What is required: If a record below holds a picture, drop the picture and copy everything else exactly.

=====

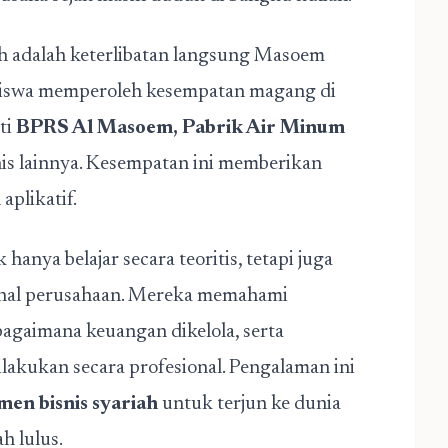
ah adalah keterlibatan langsung Masoem
siswa memperoleh kesempatan magang di
ti
BPRS Al Masoem, Pabrik Air Minum
isnis lainnya. Kesempatan ini memberikan
aplikatif.
anya belajar secara teoritis, tetapi juga
sional perusahaan. Mereka memahami
agaimana keuangan dikelola, serta
akukan secara profesional. Pengalaman ini
en bisnis syariah
untuk terjun ke dunia
h lulus.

=====

Reply to the exercise:
ah adalah keterlibatan langsung Masoem
siswa memperoleh kesempatan magang di
ti
BPRS Al Masoem, Pabrik Air Minum
isnis lainnya. Kesempatan ini memberikan
aplikatif.
anya belajar secara teoritis, tetapi juga
sional perusahaan. Mereka memahami
agaimana keuangan dikelola, serta
akukan secara profesional. Pengalaman ini
en bisnis syariah
untuk terjun ke dunia
h lulus.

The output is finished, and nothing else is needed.